Under these circumstances, we believe that a rational jury could have found that the title-registration mailings were part of the execution of the fraudulent scheme . . . . [A]lthough the registration-form mailings may not have contributed directly to the duping of either the retail dealers or the customers, they were necessary to the passage of title, which in turn was essential to the perpetuation of Schmuck's scheme.
489 U.S. at 711-12. In Schmuck, the Court recognized that, even though each individual fraudulent transaction series involved a mailing only after the fraud had already been completed, each mailing contributed to the entire scheme and made each other individual fraudulent transaction series, particularly those occurring later, more likely to be successful.11
This case is controlled by Schmuck. Each wiring concealed and promoted each and every fraudulent series of transactions by making the entire scheme less detectable. Without the wirings to make it appear as if a series of distinct transactions between independent companies had occurred, the taxing authorities would have had a much easier time tracking down the perpetrators of the tax fraud scheme.
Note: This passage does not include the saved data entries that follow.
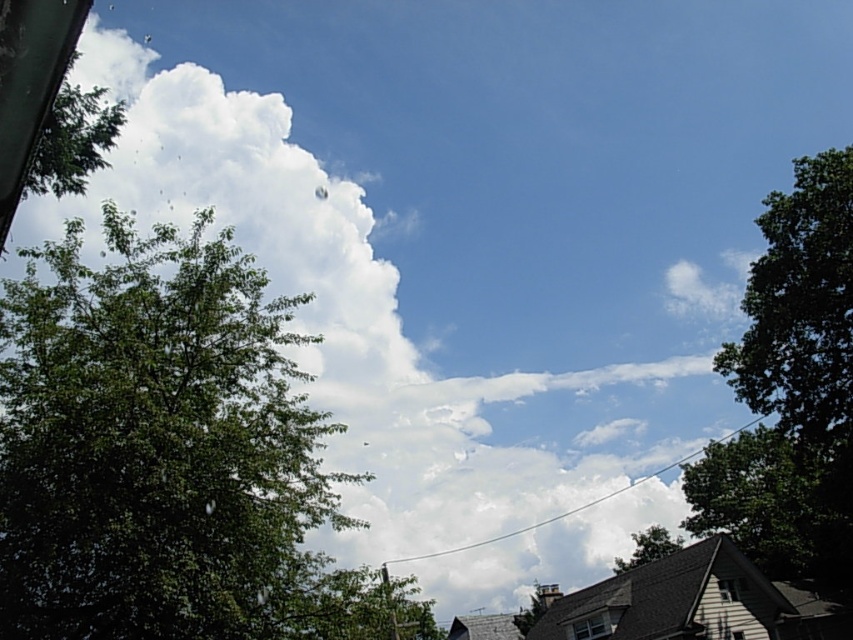 Is green leafy tree at left shorter than green leafy tree at center?

No.

What do you see at coordinates (157, 448) in the screenshot? I see `green leafy tree at left` at bounding box center [157, 448].

Locate an element on the screen. The image size is (853, 640). green leafy tree at left is located at coordinates (157, 448).

I want to click on green leafy tree at left, so click(157, 448).

Measure the distance from green leafy tree at right to green leafy tree at center.

A distance of 16.52 meters exists between green leafy tree at right and green leafy tree at center.

Who is positioned more to the right, green leafy tree at right or green leafy tree at center?

green leafy tree at right is more to the right.

Which is behind, point (733, 355) or point (624, 566)?

The point (624, 566) is more distant.

Where is `green leafy tree at right`? This screenshot has height=640, width=853. green leafy tree at right is located at coordinates (790, 388).

Does point (24, 333) come farther from viewer compared to point (761, 388)?

No, it is in front of (761, 388).

Does green leafy tree at left have a lesser height compared to green leafy tree at right?

Indeed, green leafy tree at left has a lesser height compared to green leafy tree at right.

Is point (9, 305) positioned behind point (851, 403)?

No.

This screenshot has width=853, height=640. Find the location of `green leafy tree at left`. green leafy tree at left is located at coordinates (157, 448). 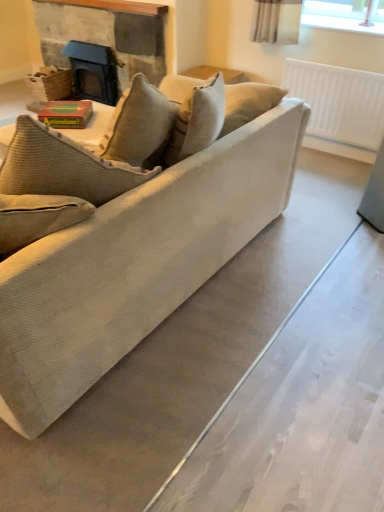 The height and width of the screenshot is (512, 384). Find the location of `white plastic radiator at upper right`. white plastic radiator at upper right is located at coordinates (339, 101).

The height and width of the screenshot is (512, 384). Describe the element at coordinates (135, 265) in the screenshot. I see `beige corduroy couch at center` at that location.

At what (x,y) coordinates should I click in order to perform the action: click on yellow-green cardboard book at center. Please return your answer as a coordinate pair (x, y). Image resolution: width=384 pixels, height=512 pixels. Looking at the image, I should click on (66, 114).

Consider the image. What is the approximate width of yellow-green cardboard book at center?

yellow-green cardboard book at center is 11.20 inches wide.

This screenshot has height=512, width=384. I want to click on matte black fireplace at upper left, so point(105,33).

Are yellow-green cardboard book at center and beige corduroy couch at center making contact?

No.

From the picture: What's the angular difference between yellow-green cardboard book at center and beige corduroy couch at center's facing directions?

yellow-green cardboard book at center and beige corduroy couch at center are facing 36.2 degrees away from each other.

Identify the location of studio couch lying in front of the yellow-green cardboard book at center. (135, 265).

Can you confirm if yellow-green cardboard book at center is shorter than beige corduroy couch at center?

Correct, yellow-green cardboard book at center is not as tall as beige corduroy couch at center.

Based on the photo, based on their positions, is beige corduroy couch at center located to the left or right of yellow-green cardboard book at center?

From the image, it's evident that beige corduroy couch at center is to the right of yellow-green cardboard book at center.

Would you consider beige corduroy couch at center to be distant from yellow-green cardboard book at center?

Yes.

Where is `studio couch that appears above the yellow-green cardboard book at center (from a real-world perspective)`? The width and height of the screenshot is (384, 512). studio couch that appears above the yellow-green cardboard book at center (from a real-world perspective) is located at coordinates (135, 265).

Is yellow-green cardboard book at center a part of beige corduroy couch at center?

Yes, yellow-green cardboard book at center is a part of beige corduroy couch at center.

From a real-world perspective, relative to white plastic radiator at upper right, is matte black fireplace at upper left vertically above or below?

From a real-world perspective, matte black fireplace at upper left is physically above white plastic radiator at upper right.

Would you say white plastic radiator at upper right is part of matte black fireplace at upper left's contents?

That's incorrect, white plastic radiator at upper right is not inside matte black fireplace at upper left.

In the scene shown: Does matte black fireplace at upper left lie behind white plastic radiator at upper right?

Yes, it is.

This screenshot has width=384, height=512. What are the coordinates of `radiator that is in front of the matte black fireplace at upper left` in the screenshot? It's located at (339, 101).

Who is smaller, white plastic radiator at upper right or beige corduroy couch at center?

white plastic radiator at upper right.

Is white plastic radiator at upper right situated inside beige corduroy couch at center or outside?

white plastic radiator at upper right is spatially situated outside beige corduroy couch at center.

Is white plastic radiator at upper right positioned before beige corduroy couch at center?

That is False.

Is matte black fireplace at upper left bigger than beige corduroy couch at center?

Actually, matte black fireplace at upper left might be smaller than beige corduroy couch at center.

Considering the positions of point (162, 9) and point (67, 336), is point (162, 9) closer or farther from the camera than point (67, 336)?

Clearly, point (162, 9) is more distant from the camera than point (67, 336).

Is beige corduroy couch at center at the back of matte black fireplace at upper left?

No, matte black fireplace at upper left's orientation is not away from beige corduroy couch at center.

Who is shorter, matte black fireplace at upper left or beige corduroy couch at center?

Standing shorter between the two is matte black fireplace at upper left.

Can you confirm if yellow-green cardboard book at center is smaller than white plastic radiator at upper right?

Correct, yellow-green cardboard book at center occupies less space than white plastic radiator at upper right.

In terms of height, does yellow-green cardboard book at center look taller or shorter compared to white plastic radiator at upper right?

Considering their sizes, yellow-green cardboard book at center has less height than white plastic radiator at upper right.

Is point (81, 122) positioned behind point (327, 126)?

No.

Is yellow-green cardboard book at center positioned with its back to white plastic radiator at upper right?

Absolutely, yellow-green cardboard book at center is directed away from white plastic radiator at upper right.

The image size is (384, 512). What are the coordinates of `fireplace below the yellow-green cardboard book at center (from a real-world perspective)` in the screenshot? It's located at (105, 33).

From the image's perspective, is matte black fireplace at upper left under yellow-green cardboard book at center?

No, from the image's perspective, matte black fireplace at upper left is not beneath yellow-green cardboard book at center.

Would you say matte black fireplace at upper left is outside yellow-green cardboard book at center?

Absolutely, matte black fireplace at upper left is external to yellow-green cardboard book at center.

Can you confirm if matte black fireplace at upper left is shorter than yellow-green cardboard book at center?

Incorrect, the height of matte black fireplace at upper left does not fall short of that of yellow-green cardboard book at center.

I want to click on book that is on the left side of beige corduroy couch at center, so click(66, 114).

The height and width of the screenshot is (512, 384). I want to click on studio couch on the right of yellow-green cardboard book at center, so (135, 265).

Estimate the real-world distances between objects in this image. Which object is further from white plastic radiator at upper right, beige corduroy couch at center or matte black fireplace at upper left?

beige corduroy couch at center.

Considering their positions, is matte black fireplace at upper left positioned closer to yellow-green cardboard book at center than white plastic radiator at upper right?

The object closer to yellow-green cardboard book at center is matte black fireplace at upper left.

Considering their positions, is matte black fireplace at upper left positioned further to yellow-green cardboard book at center than beige corduroy couch at center?

matte black fireplace at upper left is further to yellow-green cardboard book at center.

When comparing their distances from matte black fireplace at upper left, does beige corduroy couch at center or yellow-green cardboard book at center seem closer?

The object closer to matte black fireplace at upper left is yellow-green cardboard book at center.

Considering their positions, is beige corduroy couch at center positioned closer to yellow-green cardboard book at center than matte black fireplace at upper left?

Based on the image, beige corduroy couch at center appears to be nearer to yellow-green cardboard book at center.

When comparing their distances from white plastic radiator at upper right, does matte black fireplace at upper left or beige corduroy couch at center seem further?

beige corduroy couch at center is further to white plastic radiator at upper right.

Which object lies further to the anchor point beige corduroy couch at center, matte black fireplace at upper left or yellow-green cardboard book at center?

matte black fireplace at upper left.

Based on their spatial positions, is white plastic radiator at upper right or yellow-green cardboard book at center closer to beige corduroy couch at center?

Among the two, yellow-green cardboard book at center is located nearer to beige corduroy couch at center.

I want to click on radiator positioned between beige corduroy couch at center and matte black fireplace at upper left from near to far, so click(339, 101).

This screenshot has height=512, width=384. I want to click on book between beige corduroy couch at center and white plastic radiator at upper right along the z-axis, so click(66, 114).

This screenshot has width=384, height=512. I want to click on book between beige corduroy couch at center and matte black fireplace at upper left from front to back, so point(66,114).

Locate an element on the screen. book situated between matte black fireplace at upper left and white plastic radiator at upper right from left to right is located at coordinates (66, 114). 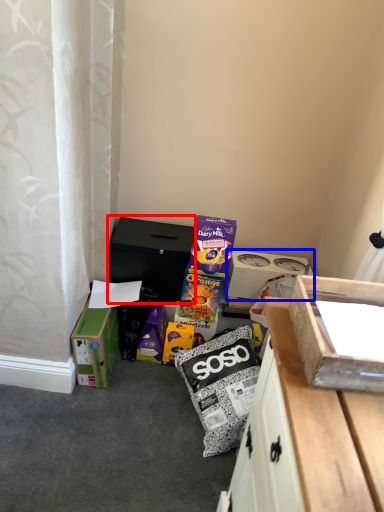 Question: Which of the following is the closest to the observer, cardboard box (highlighted by a red box) or box (highlighted by a blue box)?

Choices:
 (A) cardboard box
 (B) box

Answer: (A) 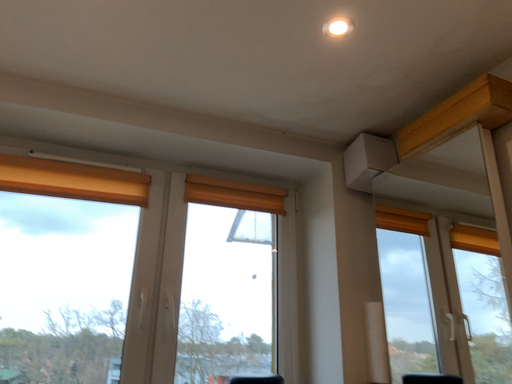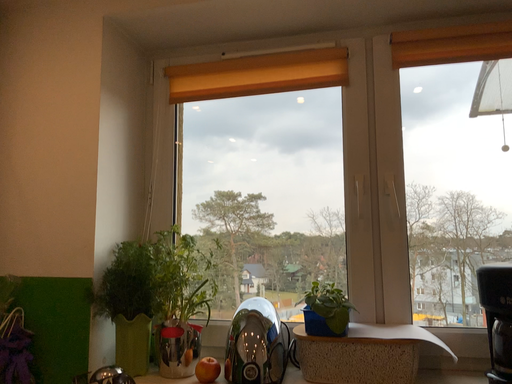 Question: Which way did the camera rotate in the video?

Each wiring "was essential to the perpetuation of [the Association]'s scheme." Schmuck, 489 U.S. at 712. Since each individual fraudulent series of transactions other than the initial one was preceded by a wiring that promoted it, we think that, within each transaction series, the money was the proceeds of wire fraud at the time it came into the hands of the Association in the form of the street company. As soon as one wiring took place, the entire tax fraud scheme became a wire fraud scheme. Since the very first series of transactions involved a wiring of the funds, every fraudulent acquisition of funds thereafter was an acquisition of funds through wire fraud.
This conclusion is entirely consistent with Conley I. See 37 F.3d at 980 (requiring that proceeds be "derived from an already completed offense, or a completed phase of an ongoing offense"). The entire daisy chain was an ongoing fraudulent venture. Each series of transactions within it was a "completed phase" of the ongoing scheme. As we discussed above, the phases were completed as soon as one wiring occurred as part of the entire venture and the money from the individual series of transactions came into the possession of the street company aspect of the Association.
Morelli's case also resembles United States v. Massey, 48 F.3d 1560 (10th Cir. 1995). In Massey, the defendants convinced a number of people to invest in their fraudulent loan scheme. When some of the participants became concerned that they had not received their loans, the defendants sent them letters encouraging them not to withdraw their money. Later, one of the defendants wired some of the money to another defendant. The defendants were convicted of mail fraud and money laundering. See 48 F.3d at 1565. The defendants claimed that none of the money involved in the wiring came from victims who received the mailings. Accordingly, the defendants argued that the money wired could not have been the proceeds of mail fraud.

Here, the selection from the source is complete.